As an NHS supplier, it is essential that we are up-to-date with the latest industry trends concerning the NHS. Last month, Remedium attended the NHS Executive Strategy Summit, where we heard from leading NHS figures and led a roundtable discussion about the current workforce challenges and possible solutions. Here are our key findings.
Winter Pressures
Following a particularly challenging winter in 2022, with the ‘twindemic’ of Flu and Covid-19 admissions amongst industrial action, the NHS is now bracing for another difficult winter. With the service reeling from the impact of the sustained industrial action seen over the last 12 months, patient care is beginning to suffer with the 65-week wait elimination target effectively having been scrapped. The NHS is already functioning with little spare capacity – how it will cope with the increased demand seen in the winter months remains to be seen.
In addition, funding designated to address winter pressures and help trusts provide more beds and increase capacity has been reallocated to cover some of the deficit left by costly agency and bank cover during periods of industrial action, as well as to account for the loss of productivity during this time. Winter Planning guidance set out by NHS England earlier this year may no longer be achievable in the face of reduced budgets and resource.
There are growing concerns among both NHS leaders and clinicians that the current pressures the NHS is facing are unsustainable – and there is a lack of resource to address them in the short, medium or long term.
Industrial Action
As mentioned, the past 12 months of industrial action have had a devastating impact on the NHS budget. The total cost of the strikes – accounting for wages for cover shifts and a loss of productivity – are estimated to have reached £1 billion. Trusts, already on shoestring budgets, are being asked to cover these expenses within existing budgets. This will mean money previously allocated for other things, like digital improvements and winter planning, will go towards covering strike expenses.
Aside from raiding budgets, industrial action has also led to an increase in the elective care waiting list – which now sits at a record 7.7 million. This has several implications – there are now more patients waiting longer for care, which may mean their condition declines – and ultimately require more complex and costly care, further depleting NHS budgets. Clinicians are feeling the pressure to reduce the backlog and are reporting burnout as a result of a high workload in record numbers.
At the summit, NHS leaders expressed difficulties with keeping staff morale high both during and after strikes and preventing burnout in staff who covered strike rotas. The increased elective backlog, partially as a result of cancelled appointments during strikes, now feels insurmountable.

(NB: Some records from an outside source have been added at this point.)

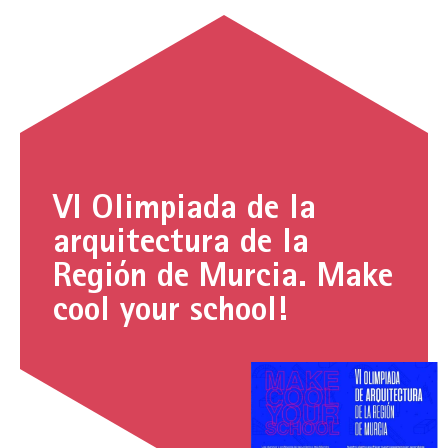
VI Olimpiada de la
arquitectura de la
Región de Murcia. Make
cool your school!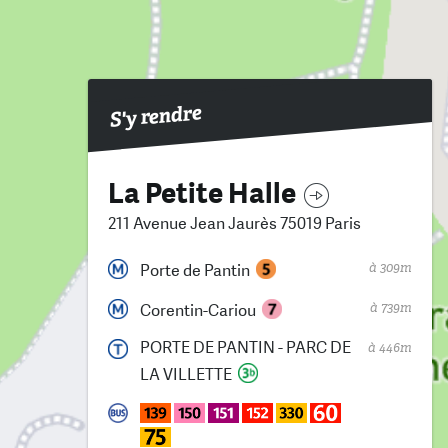
S'y rendre
La Petite Halle
211 Avenue Jean Jaurès 75019 Paris
à 309m
Porte de Pantin
à 739m
Corentin-Cariou
PORTE DE PANTIN - PARC DE
à 446m
LA VILLETTE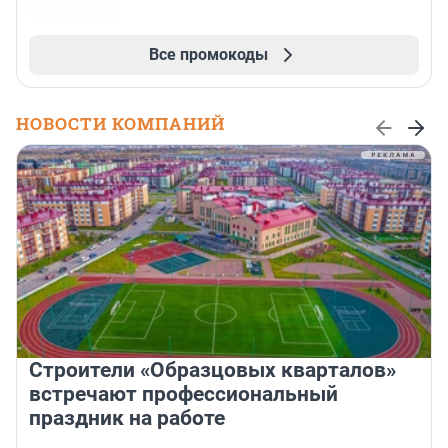
Все промокоды
НОВОСТИ КОМПАНИЙ
Строители «Образцовых кварталов»
встречают профессиональный
праздник на работе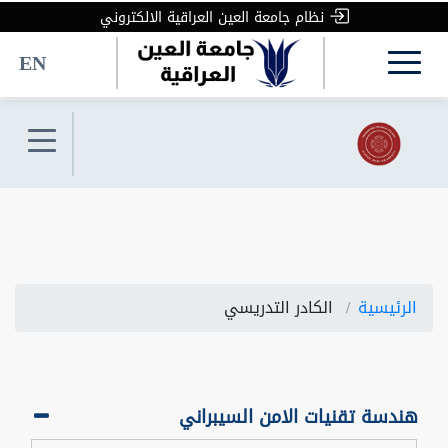
نظام جامعة العين العراقية الالكتروني
EN
الرئيسية
الكادر التدريسي
هندسة تقنيات الامن السيبراني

While the government is in talks with the BMA, industrial action has paused for now, though NHS leaders are concerned about the impact sustained strikes could have on the service over the upcoming winter months.
Financial Pressure
Following the Covid-19 pandemic and industrial action, as well as rising costs of medications and equipment, the NHS is feeling financial pressures at an all time high. With strikes having cost an estimated £1 billion, and government ministers refusing NHS pleas for emergency funding, the service has been left with a gaping budget. Money previously set aside for winter pressure and digital and recruitment initiatives has been redirected. Earlier this week, NHS leaders warned they do not have the financial resource to carry out plans to open extra beds this winter – which proved crucial to care provision last winter. NHS Providers also reported that recruitment to plug workforce gaps has been put on hold as a result of budgetary constraints.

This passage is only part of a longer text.